According to Andrew Husby, senior U.S. economist at BNP Paribas, “the jobs data are going to be a key test of the economy’s resilience here,” He anticipates that the unemployment rate will be stable for the time being, but there is a chance that bad sentiment may spread quickly and force corporate plans to be scaled back.
The “Fed might have to do something to support growth,” Husby stated, in that case.
Trump’s trade war has caused market turbulence, with concerns growing that what was first described as a means of protecting American borders from illegal immigration and fentanyl could turn out to be a costly one for businesses, people, and the American economy.
Concerns about growth caused the 10-year Treasury yield, BX:TMUBMUSD10Y, to drop precipitously from its peak of 4.8%, but it rose up to 4.28% on Thursday.
After automakers were given a temporary reprieve from the proposed 25% tariffs, stocks surged on Wednesday.
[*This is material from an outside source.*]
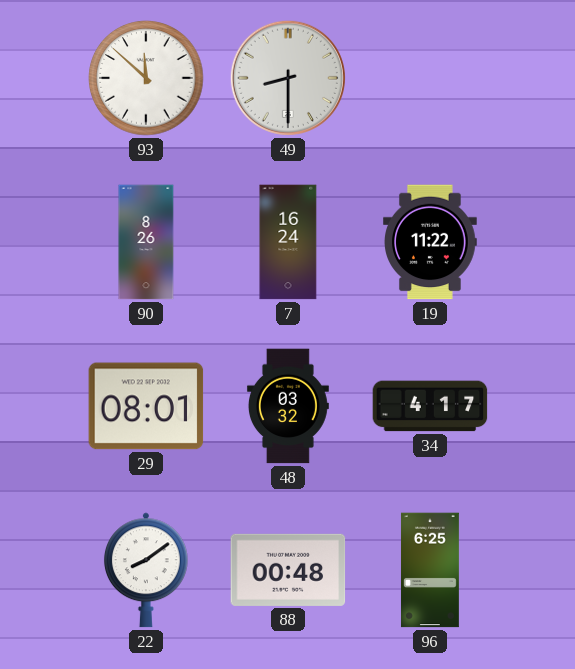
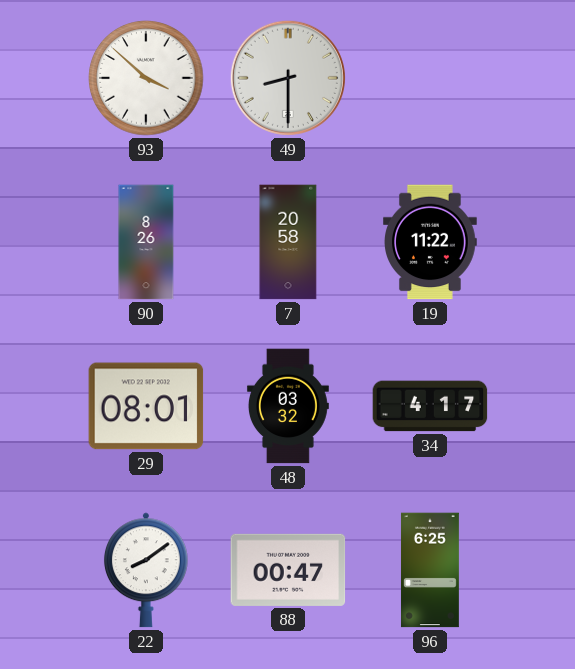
93: 11:52 -> 3:52
7: 16:24 -> 20:58
88: 00:48 -> 00:47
In addition to potentially hurting China, Canada, and Mexico, those taxes run the risk of severely damaging America’s industrial base and depressing the country’s economy.
Stocks fell precipitously on Thursday, pushing the Nasdaq Composite index COMP closer to correction territory despite fresh tariff exemptions for Mexican products. According to Dow Jones Market Data, a close below 18,156.50 for the tech-heavy index would solidify a correction by signifying a decline of at least 10% from its previous record high. As of Thursday, the Nasdaq was down 5% year-to-date.
The Roundhill Magnificent Seven exchange-traded fund (MAGS), which follows a well-liked collection of megacap technology businesses, was moving further into correction zone, while the S&P 500 index (SPX) was down 2.8% thus far in 2025. As of the last review, the Dow Jones Industrial Average DJIA was down 0.3% for the year.
Given Trump’s campaign pledges of tax cuts and other “pro-growth” measures, Wall Street had not anticipated that. Instead, tariffs, a growth scare, and the government’s shrinkage under Musk marked the beginning of his second term.
A world in order
The first comprehensive monthly jobs report of Trump’s second term will be released on Friday. The United States has strained long-standing military and economic ties and pressured Ukraine to give up its mineral wealth in exchange for a peace agreement with Moscow in the weeks since his inauguration.
After discussions between Trump and officials from Ford Motor Company (F), General Motors Co. (GM), and Stellantis (STLA), a one-month halt on 25% tariffs on autos entering the U.S. from Canada and Mexico gave stocks a small reprieve on Wednesday.
However, retaliatory actions had already been declared in Canada. Premier Doug Ford of Ontario said his province was also “ripping up” a $100 million contract with Musk’s Starlink satellite internet company and prohibiting all American businesses from receiving government contracts. Additionally, wine, beer, and spirits from the United States were prohibited in Ontario and a number of other Canadian provinces.
According to Velis of BNY, investors have been eschewing the Canadian dollar, and market sentiment has soured. According to him, demand for Treasurys in the 7- to 10-year range has decreased among international buyers, and the situation has gotten worse since early December, which is concerning for the United States and its massive deficit.
“That’s going to be a problem if it doesn’t turn around,” he stated.